Músico cumplió condena haciendo clases de guitarra

Prestación de Servicios en Beneficio de la Comunidad
Pena de Prestación de Servicios en Beneficio de la Comunidad permitió que Patricio Paillacheo reemplazara 61 días de reclusión por 81 horas de trabajo comunitario en la Junta de Vecinos N° 9 Eduardo Brunier.

Desde la implementación de esta pena, en diciembre de 2013, un total de 417 personas han pagado su deuda con la sociedad de esta forma en la provincia de Osorno.

Patricio Paillacheo Maldonado reconoce que cometió muchos errores en el pasado. Y aunque hoy tiene trabajo estable, una familia a la que cuidar y muchas ganas de olvidarse para siempre de los yerros que lo condenaron a pasar más de 8 años en la cárcel, todavía le quedan algunas deudas que saldar.

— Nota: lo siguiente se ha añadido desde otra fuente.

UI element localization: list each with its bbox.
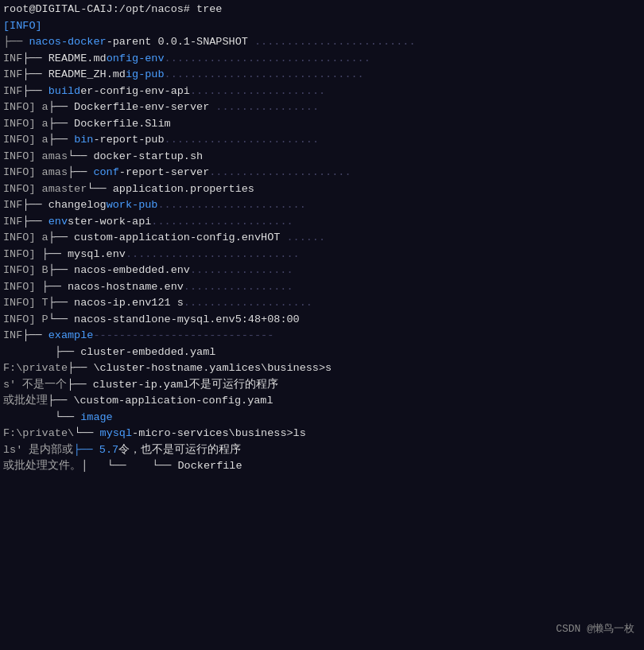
tree-line-cluster-ip: s' 不是一个├── cluster-ip.yaml不是可运行的程序 [3,377,641,394]
terminal-window: root@DIGITAL-CAIJ:/opt/nacos# tree [INFO… [0,0,644,650]
tree-line-nacos-standlone-env: INFO] P└── nacos-standlone-mysql.env5:48… [3,312,641,329]
tree-line-cluster-hostname: F:\private├── \cluster-hostname.yamlices… [3,360,641,377]
tree-line-app-properties: INFO] amaster└── application.properties [3,181,641,198]
tree-line-dockerfile-bottom: 或批处理文件。│ └── └── Dockerfile [3,458,641,475]
tree-line-nacos-ip-env: INFO] T├── nacos-ip.env121 s............… [3,295,641,312]
tree-line-example: INF├── example--------------------------… [3,328,641,344]
tree-line-dockerfile: INFO] a├── Dockerfile-env-server .......… [3,99,641,116]
tree-line-docker-startup: INFO] amas└── docker-startup.sh [3,149,641,165]
watermark: CSDN @懒鸟一枚 [556,621,634,636]
tree-line-custom-yaml: 或批处理├── \custom-application-config.yaml [3,393,641,410]
tree-line-mysql-env: INFO] ├── mysql.env.....................… [3,247,641,263]
terminal-content: root@DIGITAL-CAIJ:/opt/nacos# tree [INFO… [0,0,644,477]
tree-line-cluster-embedded: ├── cluster-embedded.yaml [3,344,641,361]
tree-line-build: INF├── builder-config-env-api...........… [3,84,641,100]
tree-line-readme-zh: INF├── README_ZH.mdig-pub...............… [3,67,641,84]
tree-line-nacos-embedded-env: INFO] B├── nacos-embedded.env...........… [3,263,641,279]
tree-line-env: INF├── envster-work-api.................… [3,214,641,231]
tree-line-mysql: F:\private\└── mysql-micro-services\busi… [3,426,641,442]
tree-line-bin: INFO] a├── bin-report-pub...............… [3,132,641,149]
tree-line-custom-env: INFO] a├── custom-application-config.env… [3,230,641,247]
info-line-1: [INFO] [3,18,641,35]
prompt-line: root@DIGITAL-CAIJ:/opt/nacos# tree [3,2,641,18]
tree-line-conf: INFO] amas├── conf-report-server........… [3,165,641,181]
tree-line-dockerfile-slim: INFO] a├── Dockerfile.Slim [3,116,641,133]
tree-line-image: └── image [3,410,641,426]
tree-line-changelog: INF├── changelogwork-pub................… [3,197,641,214]
tree-line-nacos-hostname-env: INFO] ├── nacos-hostname.env............… [3,279,641,296]
tree-line-nacos-docker: ├── nacos-docker-parent 0.0.1-SNAPSHOT .… [3,34,641,51]
tree-line-readme: INF├── README.mdonfig-env...............… [3,51,641,68]
tree-line-57: ls' 是内部或├── 5.7令，也不是可运行的程序 [3,442,641,459]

“Por unos delitos antiguos fui condenado a 61 días. Pero como el juez vio que estaba trabajando, con contrato, me dio la oportunidad de cambiar la reclusión por hacer trabajo comunitario. Aunque no tenía idea de qué se trataba, acepté de inmediato, porque ya había estado en la cárcel y no quería volver por ningún motivo”, relata.

La decisión del juez de garantía se tradujo en que Patricio, de 31 años, debía cumplir la pena de Prestación de Servicios en Beneficio de la Comunidad (PSBC), la que se puede aplicar a quienes hayan sido condenados a penas privativas de libertad iguales o inferiores a 300 días o a quienes se les haya impuesto una pena de multas.

Desde el tribunal debió acudir al Centro de Reinserción Social (CRS) de Osorno, unidad dependiente de Gendarmería que se encarga de las penas alternativas a la reclusión. Y allí, tras una reunión con la delegada de la PSBC, Jovita Valdivia, entendió lo que le esperaba.

“La delegada me explicó de qué se trataba mi condena, que tenía que cumplir 81 horas de trabajo comunitario. Conversando, ella me preguntó para qué era bueno, si tenía alguna habilidad, porque la mayoría de la gente que cumple esta pena trabaja haciendo aseo o mantención. Entonces le expliqué que soy profesor de guitarra en el Conservatorio y que me apasiona la música”.

Las clases

Después de las coordinaciones respectivas entre Gendarmería y las entidades sin fines de lucro que han firmado convenios para recibir penados, se decidió que Patricio iba a cumplir su condena haciendo clases de guitarra en la Junta de Vecinos N°9 Eduardo Brunier, de Francke.

“Fue una gran alegría saber que iba a cumplir mi condena haciendo lo que más me gusta. Durante tres meses, hice clases dos veces a la semana a los vecinos de este sector. Partieron 30 y terminaron 13, de entre 7 y 50 años. Fue algo muy especial, porque los alumnos y la presidenta de la Junta de Vecinos confiaron plenamente en mí. Aunque estaba pagando una deuda con la sociedad, me trataron como a un profesor de guitarra y no como a un condenado”, confiesa.

Fue tal el éxito de sus clases, que cuatro de sus alumnos en la Junta de Vecinos ahora siguen en clases con él en el conservatorio. “Me parece increíblemente positiva esta forma de cumplir las condenas, porque en la cárcel uno sólo aprende cosas negativas. Así que ojalá todos los jueces impusieran estos trabajos comunitarios, porque son positivos tanto para quienes infringimos la ley como para la comunidad”.

Reinserción y seguridad

La misma opinión de Patricio tiene Viviana Garay González, la activa presidenta de la Junta de Vecinos N° 9 Eduardo Brunier, “A través de la Unión Comunal de Juntas de Vecinos de Osorno nos enteramos que existía esta pena. Y desde diciembre del año pasado hasta ahora, hemos recibido a seis personas. Y la verdad que todos los que han llegado han cumplido de manera excelente, aunque el caso del profesor de guitarra ha sido el más llamativo. Como se corrió la voz, hasta vecinos de otros sectores cercanos venían a las clases”, cuenta la dirigente, quien le agradeció personalmente al director regional (s) de Gendarmería, coronel Oscar Sanhueza, por el aporte que han dejado los penados en la sede vecinal.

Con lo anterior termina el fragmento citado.